Choose this if… you are a giant nerd with harrowing restrictions on your data transfer and its worth your while to leverage this very sophisticated and yet confusing bit of software to work around these challenges. E.g. you are integrating sneakernets and various online options. Which I am not. It is not targetted specifically at data science people but is much more broad. Might still work though.

git-annex supports explicit and customisable folder-tree synchronisation, merging and sneakernets and as such I am well disposed toward it. You can choose to have things in various stores, and to copy files to an from servers or disks as they become available. It doesn’t support iOS. Windows support is experimental. Granularity is per-file. It has weird symlink-based file access protocol which might be inconvenient for many uses. (I’m imagining this is trouble for Microsoft Word or whatever.)

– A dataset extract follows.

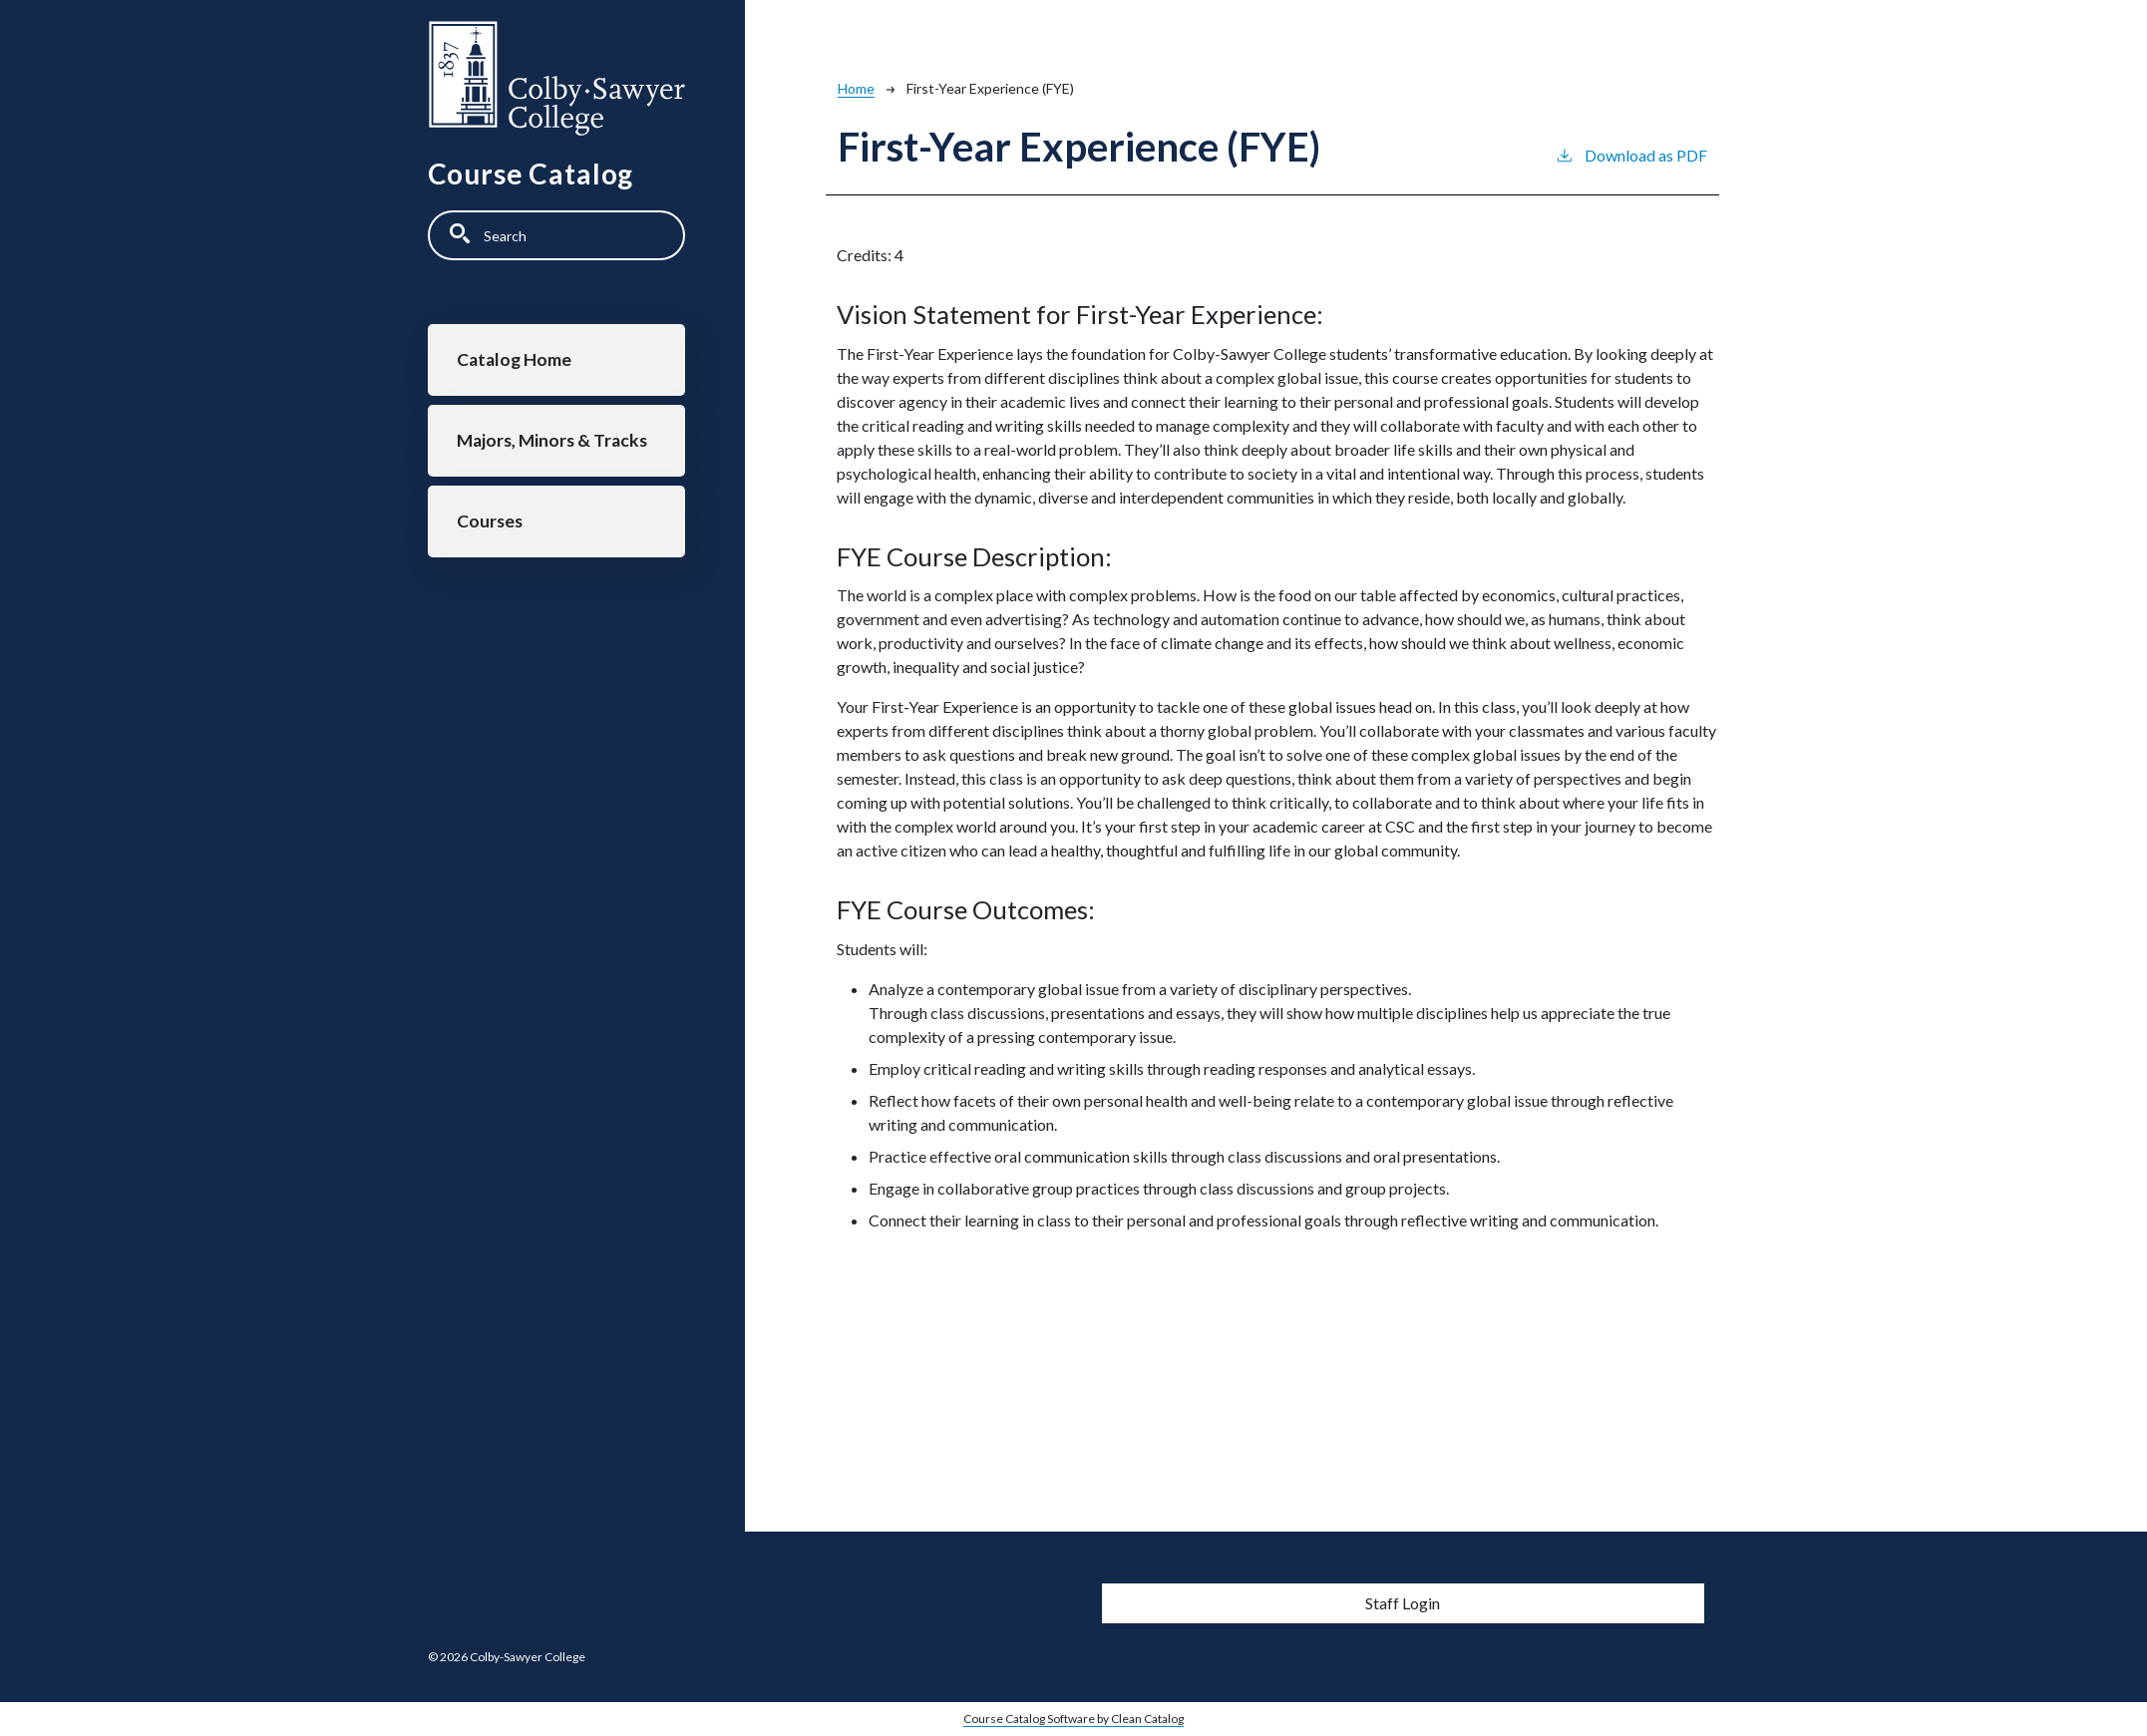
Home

Also, do you want to invoke various disk-online-disk-offline-how-sync-when options from the command line, or do you want stuff to magically replicate itself across some machines without requiring you to remember the correct incantation on a regular basis?

The documentation is nerdy and unclear, but I think my needs are nerdy and unclear by modern standards. However, the combinatorial explosion of options and excessive hands-on-ness is a serious problem which I will not realistically get around to addressing due to my to-do list already being too long.

Pachyderm

Pachyderm

is a tool for production data pipelines. If you need to chain together data scraping, ingestion, cleaning, munging, wrangling, processing, modeling, and analysis in a sane way, then Pachyderm is for you. If you have an existing set of scripts which do this in an ad-hoc fashion and you're looking for a way to "productionize" them, Pachyderm can make this easy for you.

  • Containerized: Pachyderm is built on Docker and Kubernetes. Whatever languages or libraries your pipeline needs, they can run on Pachyderm which can easily be deployed on any cloud provider or on prem.
  • Version Control: Pachyderm version controls your data as it’s processed. You can always ask the system how data has changed, see a diff, and, if something doesn’t look right, revert.
  • Provenance (aka data lineage): Pachyderm tracks where data comes from. Pachyderm keeps track of all the code and data that created a result.
  • Parallelization: Pachyderm can efficiently schedule massively parallel workloads.
  • Incremental Processing: Pachyderm understands how your data has changed and is smart enough to only process the new data.

This is the wrong scale for me, but interesting to see how enterprise might be doing big versions of my little experiments.